To get a license to export a program, you disclose the program to DTC , which then makes an evaluation. (In practice, these decisions are actually made by the National Security Agency.) Historically, programs that implement sufficiently weak cryptography are allowed to be exported; those with strong cryptography, such as DES , are denied export licenses.
A 1993 survey by the Software Publisher's Association, a U.S.-based industry advocacy group, found that encryption is widely available in overseas computer products and that availability is growing. They noted the existence of more than 250 products distributed overseas containing cryptography. Many of these products use technologies that are patented in the U.S. (At the time, you could literally buy high-quality programs that implement RSA encryption on the streets of Moscow, although Russia has since enacted stringent restrictions on the sale of cryptographic programs.)
Most European countries used to have regulations regarding software similar to those in force in the U.S. Many were discarded in the early 1990s in favor of a more liberal policy, which allows mass-market software to be freely traded.

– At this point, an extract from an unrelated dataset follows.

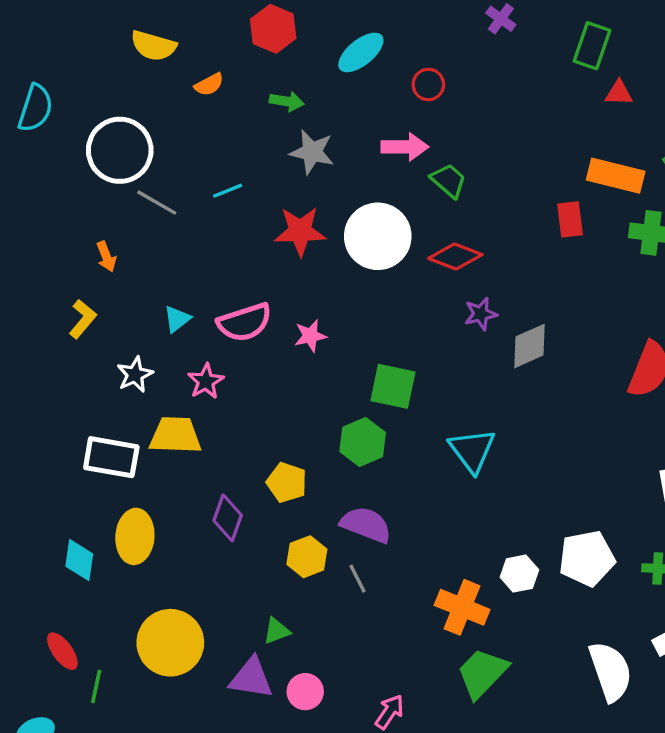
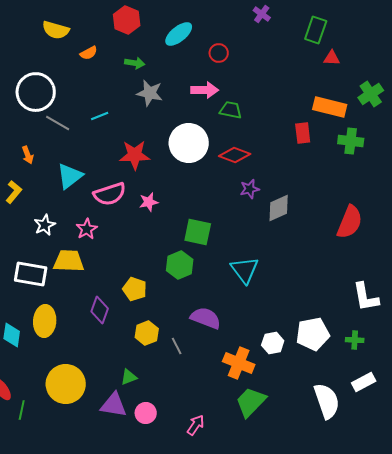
green trapezoid: (449, 181) -> (231, 110), turned -30
red star: (300, 231) -> (135, 155), moved
cyan triangle: (177, 319) -> (70, 176), moved, size x1.6
purple semicircle: (366, 525) -> (206, 318), moved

In 1992, the Software Publishers Association and the State Department reached an agreement which allows the export of programs containing RSA Data Security's RC2 and RC4 algorithms, but only when the key size is set to 40 bits or less. 40 bits is not very secure, and application of a distributed attack using standard workstations in a good-size lab can break these in at most a few days. This theory was demonstrated quite visibly in mid-1995 when two independent groups broke 40-bit keys used in the export version of the Netscape browser. Although the effort took many machines and days of effort, both were accomplished in fairly standard research environments similar to many others around the world.
Canada is an interesting case in the field of export control. Under current U.S. policy, any cryptographic software can be directly exported to Canada without the need of an export license. Canada has also liberalized its export policy, allowing any Canadian-made cryptographic software to be further exported abroad. But software that is exported to Canada cannot then be exported to a third country, thanks to Canada's Rule #5100, which honors U.S. export prohibitions on "all goods originating in the United States" unless they have been "further processed or manufactured outside the United States so as to result in a substantial change in value, form, or use of the goods or in the production of new goods."
Several companies are now avoiding the hassle of export controls by doing their software engineering overseas, and then importing the products back into the United States. We feel that current regulations only serve to hobble U.S. industry, and only play a minor role in slowing the spread of encryption use worldwide.